Chicago - After an attempted robbery left him recovering from bullet wounds to the head and leg, Richard Davis vowed he would prevent more gun-related injuries or deaths. So he shot himself in the chest 190 times.

"I've been shot more times than anybody else in the world," exclaimed Davis, who is still alive, of course, thanks to his invention: concealable bulletproof vests made of Dupont Kevlar and similar lightweight materials.

But his Second Chance Body Armour might not have survived its birth had he not been willing to prove his vests worked by firing a handgun at his own torso.

While Davis, who has a framed autograph of Thomas Edison on his office wall, is now regarded by some as a visionary, the dawn of Second Chance was anything but premeditated.

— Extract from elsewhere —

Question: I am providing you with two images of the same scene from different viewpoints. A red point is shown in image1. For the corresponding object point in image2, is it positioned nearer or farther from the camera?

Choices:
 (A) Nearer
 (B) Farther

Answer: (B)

On the eve of the July 1969 Apollo 11 lunar blastoff, three men called in a pizza delivery order to Davis' small Detroit pizzeria. When Davis arrived at their address in a dark alley, he held a little something extra beneath the pizza boxes in his left hand: a loaded 22-calibre revolver.

Davis had a hunch the same men had set up and robbed his fiancee six weeks earlier. "They made a mistake," he explained. "They ordered the same pizzas: two large pepperoni and ham."

The streetwise Davis came prepared for an assault, but his body was unprepared for the two bullets that nailed him seconds later, one glancing off his head just beneath the frame of his glasses and the other ploughing into the back of his leg.

Rather than falling to the ground, Davis somehow managed to wound two of his three attackers. "Thank God for the 'Saturday Night Special', he said, referring to the small, cheap handgun his attackers used. "I was hit twice, but I got four hits on them, so I won the game on points, I guess."

When his pizzeria burned to the ground weeks later, he found himself out of a job, recovering from bullet wounds, and almost penniless. "I didn't have insurance or anything," he said. "If a trip across the world cost a nickel, I didn't have enough money to get out of sight."

But what he lacked in money he made up for in initiative. He sat down with a pair of scissors, a roll of ballistic nylon and $70 (about R530) in startup capital, creating his own cottage industry, sewing bulletproof vests by day and making the rounds of police precincts at night to pitch his newfangled life-saving device.

"We started out in Detroit, which at the time was losing policemen like clockwork: one every two months," he said. But it soon became clear he would have to convince police officers that strapping on a piece of fabric could save their lives.

"Now there are whole departments that have rules saying you must wear your vest no matter what," Davis said. But in the early 1970s, "It was just totally new to them - they had no confidence in this."

So Davis arranged in 1972 to film his first live product demonstration with an 8 millimetre camera near the small town of Walled Lake, Michigan.

"I told the cops there that I was going to do this out in the middle of a field somewhere - just to prove that it works - with no ambulance standing by," Davis said.

Wearing one of his own creations, he kneeled in the grass and turned a gun toward his chest, cocked the hammer and pulled the trigger with his thumb. "I did it, and it worked."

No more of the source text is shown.